# [WHAT YOU HAVE TO DO]
Starting at the line that contains "Q. スカルプは折れやすいですか？", write out every line to the end of the records below exactly, and leave out the pictures.

- Opening Delimiter -

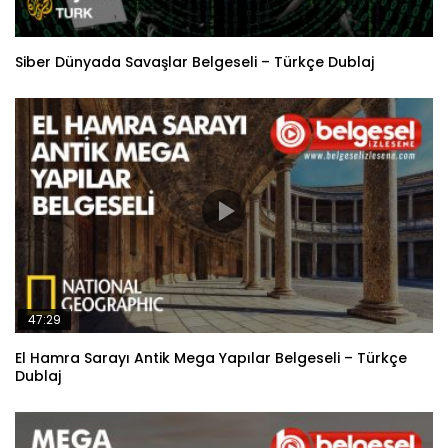
Siber Dünyada Savaşlar Belgeseli – Türkçe Dublaj
47:29
El Hamra Sarayı Antik Mega Yapılar Belgeseli – Türkçe
Dublaj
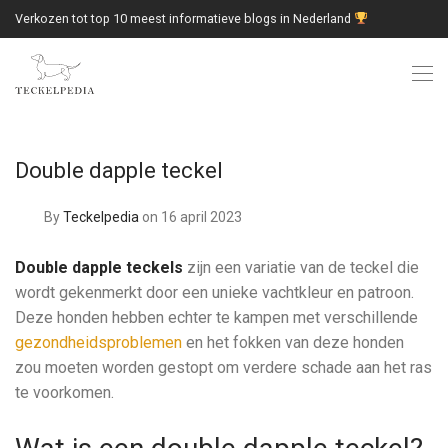
Verkozen tot top 10 meest informatieve blogs in Nederland
Double dapple teckel
By
Teckelpedia
on 16 april 2023
Double dapple teckels
zijn een variatie van de teckel die
wordt gekenmerkt door een unieke vachtkleur en patroon.
Deze honden hebben echter te kampen met verschillende
gezondheidsproblemen
en het fokken van deze honden
zou moeten worden gestopt om verdere schade aan het ras
te voorkomen.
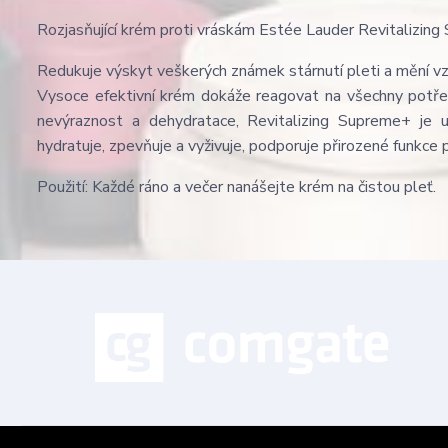
Rozjasňující krém proti vráskám Estée Lauder Revitalizin
Redukuje výskyt veškerých známek stárnutí pleti a mění v
Vysoce efektivní krém dokáže reagovat na všechny potřeby 
nevýraznost a dehydratace, Revitalizing Supreme+ je u
hydratuje, zpevňuje a vyživuje, podporuje přirozené funkce 
Použití: Každé ráno a večer nanášejte krém na čistou pleť.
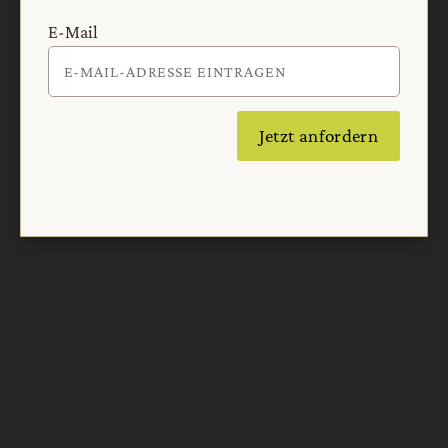
E-Mail
Nach oben
Jetzt anfordern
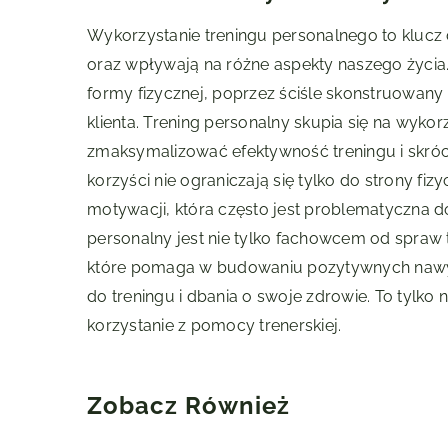
Wykorzystanie treningu personalnego to klucz do
oraz wpływają na różne aspekty naszego życia
formy fizycznej, poprzez ściśle skonstruowan
klienta. Trening personalny skupia się na wyk
zmaksymalizować efektywność treningu i skróc
korzyści nie ograniczają się tylko do strony f
motywacji, która często jest problematyczna d
personalny jest nie tylko fachowcem od spraw
które pomaga w budowaniu pozytywnych nawy
do treningu i dbania o swoje zdrowie. To tylko n
korzystanie z pomocy trenerskiej.
Zobacz Również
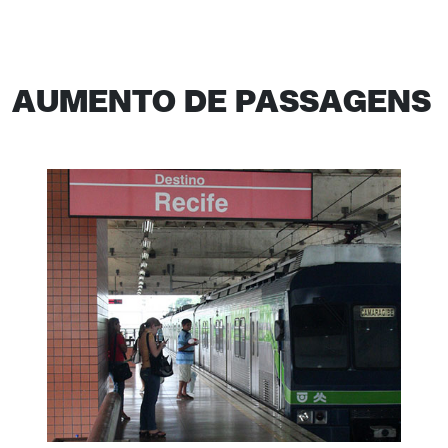
AUMENTO DE PASSAGENS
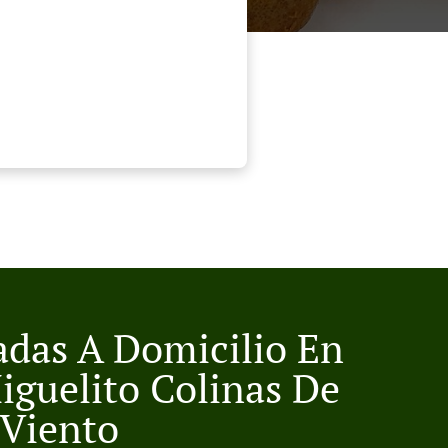
adas A Domicilio En
iguelito Colinas De
 Viento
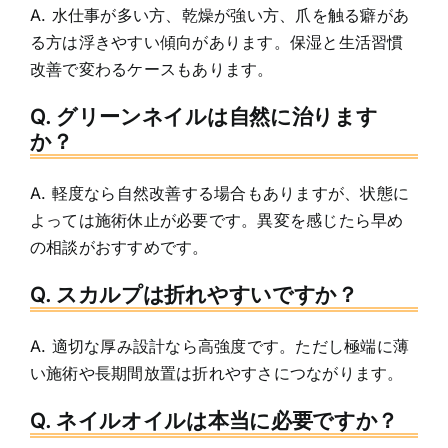
A. 水仕事が多い方、乾燥が強い方、爪を触る癖があ
る方は浮きやすい傾向があります。保湿と生活習慣
改善で変わるケースもあります。
Q. グリーンネイルは自然に治ります
か？
A. 軽度なら自然改善する場合もありますが、状態に
よっては施術休止が必要です。異変を感じたら早め
の相談がおすすめです。
Q. スカルプは折れやすいですか？
A. 適切な厚み設計なら高強度です。ただし極端に薄
い施術や長期間放置は折れやすさにつながります。
Q. ネイルオイルは本当に必要ですか？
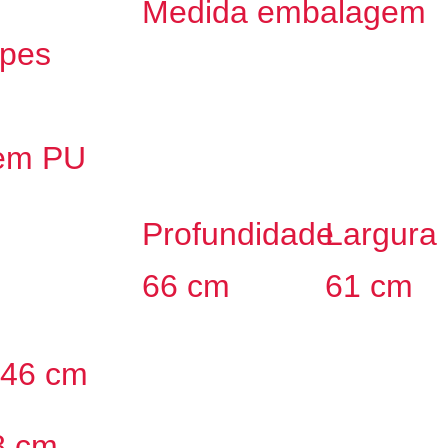
Medida embalagem
ipes
 em PU
Profundidade
Largura
66 cm
61 cm
 46 cm
8 cm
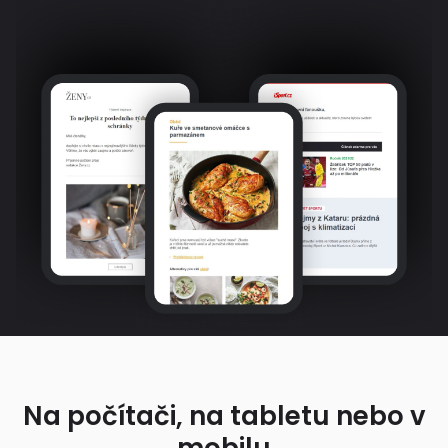
Na počítači, na tabletu nebo v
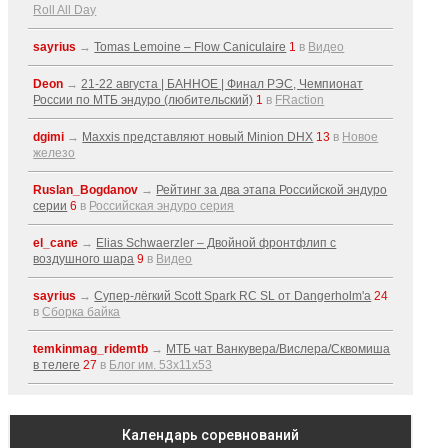
Roll All Day
sayrius
→
Tomas Lemoine – Flow Caniculaire
1
в
Видео
Deon
→
21-22 августа | БАННОЕ | Финал РЭС, Чемпионат
России по МТБ эндуро (любительский)
1
в
FRaction
dgimi
→
Maxxis представляют новый Minion DHX
13
в
Новое
железо
Ruslan_Bogdanov
→
Рейтинг за два этапа Российской эндуро
серии
6
в
Российская эндуро серия
el_cane
→
Elias Schwaerzler – Двойной фронтфлип с
воздушного шара
9
в
Видео
sayrius
→
Супер-лёгкий Scott Spark RC SL от Dangerholm'a
24
в
Сборка байка
temkinmag_ridemtb
→
МТБ чат Ванкувера/Вислера/Сквомиша
в телеге
27
в
Блог им. 53x11x53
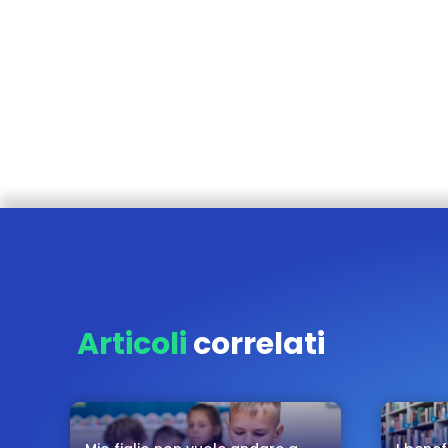
Articoli
correlati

- Closing Delimiter -

# [ANSWER BOX]
Q. スカルプは折れやすいですか？
A. 適切な厚み設計なら高強度です。ただし極端に薄
い施術や長期間放置は折れやすさにつながります。
Q. ネイルオイルは本当に必要ですか？
Medida embalagem
ipes
 em PU
Profundidade
Largura
66 cm
61 cm
 46 cm
8 cm
Na počítači, na tabletu nebo v
Roll All Day
sayrius
→
Tomas Lemoine – Flow Caniculaire
1
в
Видео
Deon
→
21-22 августа | БАННОЕ | Финал РЭС, Чемпионат
России по МТБ эндуро (любительский)
1
в
FRaction
dgimi
→
Maxxis представляют новый Minion DHX
13
в
Новое
железо
Ruslan_Bogdanov
→
Рейтинг за два этапа Российской эндуро
серии
6
в
Российская эндуро серия
el_cane
→
Elias Schwaerzler – Двойной фронтфлип с
воздушного шара
9
в
Видео
sayrius
→
Супер-лёгкий Scott Spark RC SL от Dangerholm'a
24
в
Сборка байка
temkinmag_ridemtb
→
МТБ чат Ванкувера/Вислера/Сквомиша
в телеге
27
в
Блог им. 53x11x53
Articoli
correlati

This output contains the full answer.